Personal information
- Full name: Robert George Dunnett Howell
- Born: 23 January 1877 Edmonton, Middlesex, England
- Died: 27 September 1942 (aged 65) Sydenham, London, England
- Batting: Unknown

Domestic team information
- 1900: Sussex
- 1898–1899: Cambridge University

Career statistics
| Competition | First-class |
| Matches | 3 |
| Runs scored | 14 |
| Batting average | 2.80 |
| 100s/50s | –/– |
| Top score | 7 |
| Balls bowled | – |
| Wickets | – |
| Bowling average | – |
| 5 wickets in innings | – |
| 10 wickets in match | – |
| Best bowling | – |
| Catches/stumpings | –/– |
- Source: Cricinfo, 7 October 2012

= Robert Howell (cricketer) =

English cricketer

Robert George Dunnett Howell (23 January 1877 - 27 September 1942) was an English cricketer. Howell's batting style is unknown. He was born at Edmonton, Middlesex.

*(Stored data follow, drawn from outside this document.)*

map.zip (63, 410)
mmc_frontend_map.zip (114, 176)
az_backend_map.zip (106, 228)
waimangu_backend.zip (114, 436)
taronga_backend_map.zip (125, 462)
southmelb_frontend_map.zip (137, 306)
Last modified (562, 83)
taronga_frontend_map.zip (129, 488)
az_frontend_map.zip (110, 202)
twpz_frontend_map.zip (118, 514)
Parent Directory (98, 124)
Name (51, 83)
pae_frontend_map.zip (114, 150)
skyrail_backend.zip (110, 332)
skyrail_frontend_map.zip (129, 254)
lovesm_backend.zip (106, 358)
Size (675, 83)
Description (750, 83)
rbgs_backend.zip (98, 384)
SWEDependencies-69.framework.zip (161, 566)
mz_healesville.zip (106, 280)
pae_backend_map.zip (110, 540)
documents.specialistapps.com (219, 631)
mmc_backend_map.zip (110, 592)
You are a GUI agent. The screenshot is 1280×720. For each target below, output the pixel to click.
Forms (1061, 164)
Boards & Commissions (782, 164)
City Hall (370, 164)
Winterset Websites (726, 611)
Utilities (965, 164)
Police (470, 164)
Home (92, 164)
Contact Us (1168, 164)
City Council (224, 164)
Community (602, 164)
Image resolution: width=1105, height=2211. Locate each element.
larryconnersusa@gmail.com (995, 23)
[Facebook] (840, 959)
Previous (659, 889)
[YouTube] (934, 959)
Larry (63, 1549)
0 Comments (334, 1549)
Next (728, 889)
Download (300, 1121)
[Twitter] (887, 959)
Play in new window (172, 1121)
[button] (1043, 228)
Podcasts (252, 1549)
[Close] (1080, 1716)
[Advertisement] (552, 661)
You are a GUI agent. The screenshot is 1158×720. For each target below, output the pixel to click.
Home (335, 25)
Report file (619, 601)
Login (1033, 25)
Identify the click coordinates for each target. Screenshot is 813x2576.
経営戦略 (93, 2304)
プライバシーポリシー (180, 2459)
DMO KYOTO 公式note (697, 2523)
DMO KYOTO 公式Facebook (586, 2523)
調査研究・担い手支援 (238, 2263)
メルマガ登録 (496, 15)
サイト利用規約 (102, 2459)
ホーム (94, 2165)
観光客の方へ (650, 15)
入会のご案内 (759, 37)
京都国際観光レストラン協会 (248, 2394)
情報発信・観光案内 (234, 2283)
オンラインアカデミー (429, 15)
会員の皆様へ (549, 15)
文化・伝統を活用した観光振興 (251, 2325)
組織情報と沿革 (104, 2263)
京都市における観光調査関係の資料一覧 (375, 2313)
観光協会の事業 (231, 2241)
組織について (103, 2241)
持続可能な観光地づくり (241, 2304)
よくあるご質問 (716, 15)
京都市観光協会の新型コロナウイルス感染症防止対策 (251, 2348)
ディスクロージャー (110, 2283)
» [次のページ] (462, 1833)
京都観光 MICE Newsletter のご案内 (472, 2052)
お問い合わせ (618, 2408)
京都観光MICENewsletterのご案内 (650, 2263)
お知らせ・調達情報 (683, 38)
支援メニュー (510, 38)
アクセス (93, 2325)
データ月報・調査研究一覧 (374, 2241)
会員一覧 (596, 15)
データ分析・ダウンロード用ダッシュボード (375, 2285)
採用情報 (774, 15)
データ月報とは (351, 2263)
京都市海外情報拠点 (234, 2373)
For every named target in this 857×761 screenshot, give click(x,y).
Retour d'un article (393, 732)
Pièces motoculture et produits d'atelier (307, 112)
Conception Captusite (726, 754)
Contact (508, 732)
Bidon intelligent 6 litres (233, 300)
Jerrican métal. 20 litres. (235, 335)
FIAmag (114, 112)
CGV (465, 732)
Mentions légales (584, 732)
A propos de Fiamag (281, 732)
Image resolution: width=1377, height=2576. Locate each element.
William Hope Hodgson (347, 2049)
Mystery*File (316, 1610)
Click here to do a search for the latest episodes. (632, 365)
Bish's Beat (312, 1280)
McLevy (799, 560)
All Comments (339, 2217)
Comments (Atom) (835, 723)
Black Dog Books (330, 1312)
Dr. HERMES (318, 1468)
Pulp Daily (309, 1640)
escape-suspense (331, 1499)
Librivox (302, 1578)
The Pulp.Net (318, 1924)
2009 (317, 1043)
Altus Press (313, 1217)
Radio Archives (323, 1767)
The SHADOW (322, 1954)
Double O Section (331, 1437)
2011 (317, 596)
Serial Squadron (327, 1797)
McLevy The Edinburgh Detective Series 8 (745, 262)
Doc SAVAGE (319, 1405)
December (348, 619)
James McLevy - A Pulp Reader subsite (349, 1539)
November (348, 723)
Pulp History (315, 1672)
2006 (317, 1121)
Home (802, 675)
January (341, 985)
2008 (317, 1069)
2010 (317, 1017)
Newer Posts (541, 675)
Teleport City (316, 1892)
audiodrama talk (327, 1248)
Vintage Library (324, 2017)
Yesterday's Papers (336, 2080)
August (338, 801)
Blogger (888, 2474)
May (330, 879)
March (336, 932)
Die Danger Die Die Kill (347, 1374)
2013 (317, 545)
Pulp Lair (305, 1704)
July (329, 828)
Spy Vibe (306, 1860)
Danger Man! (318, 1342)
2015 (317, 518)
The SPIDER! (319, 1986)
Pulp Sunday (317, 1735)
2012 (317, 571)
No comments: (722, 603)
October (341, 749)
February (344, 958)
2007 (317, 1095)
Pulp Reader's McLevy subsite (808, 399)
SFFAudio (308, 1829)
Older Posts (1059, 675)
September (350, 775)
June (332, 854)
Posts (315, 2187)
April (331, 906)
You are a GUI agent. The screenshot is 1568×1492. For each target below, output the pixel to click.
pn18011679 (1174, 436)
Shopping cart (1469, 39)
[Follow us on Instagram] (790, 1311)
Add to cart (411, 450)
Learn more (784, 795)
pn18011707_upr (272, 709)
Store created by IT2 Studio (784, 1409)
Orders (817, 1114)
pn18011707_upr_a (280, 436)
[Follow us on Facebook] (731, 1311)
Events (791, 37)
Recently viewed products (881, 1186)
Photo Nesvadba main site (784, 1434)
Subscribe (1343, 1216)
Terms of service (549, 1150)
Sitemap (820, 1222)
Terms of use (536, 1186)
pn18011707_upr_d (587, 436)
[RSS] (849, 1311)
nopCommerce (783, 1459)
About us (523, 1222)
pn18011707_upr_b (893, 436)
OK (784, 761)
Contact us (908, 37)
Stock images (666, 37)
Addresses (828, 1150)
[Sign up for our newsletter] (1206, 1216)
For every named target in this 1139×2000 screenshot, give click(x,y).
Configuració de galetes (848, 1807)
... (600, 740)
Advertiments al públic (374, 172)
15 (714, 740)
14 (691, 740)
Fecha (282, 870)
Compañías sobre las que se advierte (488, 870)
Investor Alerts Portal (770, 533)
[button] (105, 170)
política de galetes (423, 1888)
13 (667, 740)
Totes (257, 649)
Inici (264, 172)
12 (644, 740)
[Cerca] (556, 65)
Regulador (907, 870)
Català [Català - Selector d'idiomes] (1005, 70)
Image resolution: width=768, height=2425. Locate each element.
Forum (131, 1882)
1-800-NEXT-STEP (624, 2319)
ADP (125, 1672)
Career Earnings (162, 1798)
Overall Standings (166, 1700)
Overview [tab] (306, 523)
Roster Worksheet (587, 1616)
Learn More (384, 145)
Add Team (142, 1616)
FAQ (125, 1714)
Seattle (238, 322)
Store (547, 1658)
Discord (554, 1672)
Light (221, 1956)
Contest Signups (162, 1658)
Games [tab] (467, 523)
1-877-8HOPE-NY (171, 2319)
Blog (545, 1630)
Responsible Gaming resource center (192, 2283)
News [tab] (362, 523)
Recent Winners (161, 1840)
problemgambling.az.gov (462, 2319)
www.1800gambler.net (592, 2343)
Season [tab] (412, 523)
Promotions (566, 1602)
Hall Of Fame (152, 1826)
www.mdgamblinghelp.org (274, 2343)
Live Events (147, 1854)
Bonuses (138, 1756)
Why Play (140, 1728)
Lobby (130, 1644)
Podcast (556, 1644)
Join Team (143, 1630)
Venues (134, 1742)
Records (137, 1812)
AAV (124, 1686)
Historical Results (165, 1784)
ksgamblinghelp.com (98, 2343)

While undertaking studies at Emmanuel College, Cambridge, Howell made his first-class debut for Cambridge University against Hampshire at Fenner's in 1898. He made a second first-class appearance for the university in the following season against the Marylebone Cricket Club at Fenner's. In 1900, he made a single first-class appearance for Sussex against Cambridge University at the County Ground, Hove. Howell had little success in his three first-class appearances, scoring a total of 14 runs.

He died at Sydenham, London, on 27 September 1942.